PROVIDED INFORMATION –
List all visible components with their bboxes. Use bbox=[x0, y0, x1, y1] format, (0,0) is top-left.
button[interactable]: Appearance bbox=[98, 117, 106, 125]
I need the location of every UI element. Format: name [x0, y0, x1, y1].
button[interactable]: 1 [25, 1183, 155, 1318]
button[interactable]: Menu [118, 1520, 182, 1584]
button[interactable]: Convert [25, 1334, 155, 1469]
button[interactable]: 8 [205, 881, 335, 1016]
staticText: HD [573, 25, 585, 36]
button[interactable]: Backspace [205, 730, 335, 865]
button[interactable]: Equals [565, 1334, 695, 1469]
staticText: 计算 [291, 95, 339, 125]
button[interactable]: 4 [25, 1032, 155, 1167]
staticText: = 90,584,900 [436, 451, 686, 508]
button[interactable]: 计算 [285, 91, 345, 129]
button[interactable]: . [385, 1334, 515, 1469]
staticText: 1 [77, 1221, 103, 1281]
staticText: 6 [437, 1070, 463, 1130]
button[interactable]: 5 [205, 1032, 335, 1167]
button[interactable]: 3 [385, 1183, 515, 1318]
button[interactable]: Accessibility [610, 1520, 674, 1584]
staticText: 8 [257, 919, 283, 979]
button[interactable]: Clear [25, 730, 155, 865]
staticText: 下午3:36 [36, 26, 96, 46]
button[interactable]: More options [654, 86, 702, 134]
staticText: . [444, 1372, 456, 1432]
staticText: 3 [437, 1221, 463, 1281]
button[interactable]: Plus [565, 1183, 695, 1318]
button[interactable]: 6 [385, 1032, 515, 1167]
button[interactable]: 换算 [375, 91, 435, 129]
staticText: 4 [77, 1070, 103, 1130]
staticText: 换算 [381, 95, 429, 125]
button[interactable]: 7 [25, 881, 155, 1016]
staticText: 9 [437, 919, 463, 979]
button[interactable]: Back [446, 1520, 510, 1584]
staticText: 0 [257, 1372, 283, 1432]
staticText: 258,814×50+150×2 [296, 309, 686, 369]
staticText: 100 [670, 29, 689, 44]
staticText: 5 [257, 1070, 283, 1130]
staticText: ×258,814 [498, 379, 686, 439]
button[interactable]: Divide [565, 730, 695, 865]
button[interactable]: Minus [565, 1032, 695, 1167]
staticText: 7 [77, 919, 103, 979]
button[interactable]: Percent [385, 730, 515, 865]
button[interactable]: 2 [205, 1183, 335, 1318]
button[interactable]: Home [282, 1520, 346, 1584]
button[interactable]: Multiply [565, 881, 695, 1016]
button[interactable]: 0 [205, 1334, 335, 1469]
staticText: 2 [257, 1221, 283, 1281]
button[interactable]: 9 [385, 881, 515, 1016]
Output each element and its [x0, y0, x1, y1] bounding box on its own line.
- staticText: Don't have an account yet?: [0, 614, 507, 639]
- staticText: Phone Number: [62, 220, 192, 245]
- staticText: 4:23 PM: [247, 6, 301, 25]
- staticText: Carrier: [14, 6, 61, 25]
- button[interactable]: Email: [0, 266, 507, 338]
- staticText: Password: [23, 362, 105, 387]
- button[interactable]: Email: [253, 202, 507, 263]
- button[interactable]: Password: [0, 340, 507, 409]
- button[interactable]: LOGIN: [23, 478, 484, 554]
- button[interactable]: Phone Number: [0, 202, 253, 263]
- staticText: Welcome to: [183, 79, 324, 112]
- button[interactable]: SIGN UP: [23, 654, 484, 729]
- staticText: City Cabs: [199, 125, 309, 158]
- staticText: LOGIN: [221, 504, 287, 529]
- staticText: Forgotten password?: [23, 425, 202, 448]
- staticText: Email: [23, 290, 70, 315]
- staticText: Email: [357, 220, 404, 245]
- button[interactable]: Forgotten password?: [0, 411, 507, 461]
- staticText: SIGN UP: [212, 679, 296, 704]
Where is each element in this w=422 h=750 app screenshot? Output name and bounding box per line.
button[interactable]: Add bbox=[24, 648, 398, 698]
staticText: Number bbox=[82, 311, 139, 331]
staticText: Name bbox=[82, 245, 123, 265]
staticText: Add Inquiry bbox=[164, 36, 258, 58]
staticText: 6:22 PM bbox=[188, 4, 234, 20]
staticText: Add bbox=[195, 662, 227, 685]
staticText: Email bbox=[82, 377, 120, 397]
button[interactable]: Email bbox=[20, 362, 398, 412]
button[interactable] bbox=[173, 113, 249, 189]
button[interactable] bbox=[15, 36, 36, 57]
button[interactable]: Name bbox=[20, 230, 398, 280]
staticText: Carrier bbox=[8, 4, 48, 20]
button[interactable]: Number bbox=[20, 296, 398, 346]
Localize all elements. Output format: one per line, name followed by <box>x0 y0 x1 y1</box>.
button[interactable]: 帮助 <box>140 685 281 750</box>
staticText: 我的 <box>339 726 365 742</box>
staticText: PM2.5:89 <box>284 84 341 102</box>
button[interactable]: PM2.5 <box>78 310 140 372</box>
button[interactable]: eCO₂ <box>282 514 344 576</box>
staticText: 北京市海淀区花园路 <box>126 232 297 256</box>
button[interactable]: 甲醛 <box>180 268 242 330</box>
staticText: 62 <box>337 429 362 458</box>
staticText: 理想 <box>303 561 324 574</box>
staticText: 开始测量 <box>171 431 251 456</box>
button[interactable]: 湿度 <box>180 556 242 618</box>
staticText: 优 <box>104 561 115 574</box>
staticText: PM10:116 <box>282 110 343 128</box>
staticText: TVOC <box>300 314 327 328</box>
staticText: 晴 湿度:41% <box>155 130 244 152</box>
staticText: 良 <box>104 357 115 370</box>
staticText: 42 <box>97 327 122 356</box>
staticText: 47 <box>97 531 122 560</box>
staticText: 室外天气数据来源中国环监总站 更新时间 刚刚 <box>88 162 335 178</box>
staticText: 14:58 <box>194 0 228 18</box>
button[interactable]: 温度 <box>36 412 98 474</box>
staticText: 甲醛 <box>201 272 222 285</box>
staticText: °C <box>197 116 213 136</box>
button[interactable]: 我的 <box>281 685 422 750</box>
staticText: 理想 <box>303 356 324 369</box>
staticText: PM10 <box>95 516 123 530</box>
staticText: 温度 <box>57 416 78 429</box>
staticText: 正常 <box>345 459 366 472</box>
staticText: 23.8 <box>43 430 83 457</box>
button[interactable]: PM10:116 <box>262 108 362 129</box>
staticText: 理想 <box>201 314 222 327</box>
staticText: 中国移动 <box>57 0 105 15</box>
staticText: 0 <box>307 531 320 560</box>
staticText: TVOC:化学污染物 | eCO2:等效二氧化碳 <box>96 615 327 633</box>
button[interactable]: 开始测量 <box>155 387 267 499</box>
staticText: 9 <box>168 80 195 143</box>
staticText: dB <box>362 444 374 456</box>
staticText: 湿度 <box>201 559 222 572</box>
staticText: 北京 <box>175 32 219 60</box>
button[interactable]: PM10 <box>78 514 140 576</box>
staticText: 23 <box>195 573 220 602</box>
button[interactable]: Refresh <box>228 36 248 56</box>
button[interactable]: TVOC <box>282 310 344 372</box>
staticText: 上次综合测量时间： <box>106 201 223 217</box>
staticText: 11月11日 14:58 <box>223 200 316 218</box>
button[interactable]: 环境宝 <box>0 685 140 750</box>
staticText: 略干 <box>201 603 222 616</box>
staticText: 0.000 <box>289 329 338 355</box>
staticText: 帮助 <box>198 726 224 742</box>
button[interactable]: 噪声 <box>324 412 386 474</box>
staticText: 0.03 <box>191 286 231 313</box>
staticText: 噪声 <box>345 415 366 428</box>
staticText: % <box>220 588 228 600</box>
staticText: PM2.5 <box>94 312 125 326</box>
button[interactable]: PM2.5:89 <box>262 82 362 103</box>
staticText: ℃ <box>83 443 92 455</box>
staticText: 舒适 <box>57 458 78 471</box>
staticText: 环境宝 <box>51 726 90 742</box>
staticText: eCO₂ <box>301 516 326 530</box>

WHAT NEEDS TO BE DONE – Please copy each line from the material above in which the string "Email" appears.

WRITTEN SOLUTION –
- button[interactable]: Email: [0, 266, 507, 338]
- button[interactable]: Email: [253, 202, 507, 263]
- staticText: Email: [23, 290, 70, 315]
- staticText: Email: [357, 220, 404, 245]
staticText: Email bbox=[82, 377, 120, 397]
button[interactable]: Email bbox=[20, 362, 398, 412]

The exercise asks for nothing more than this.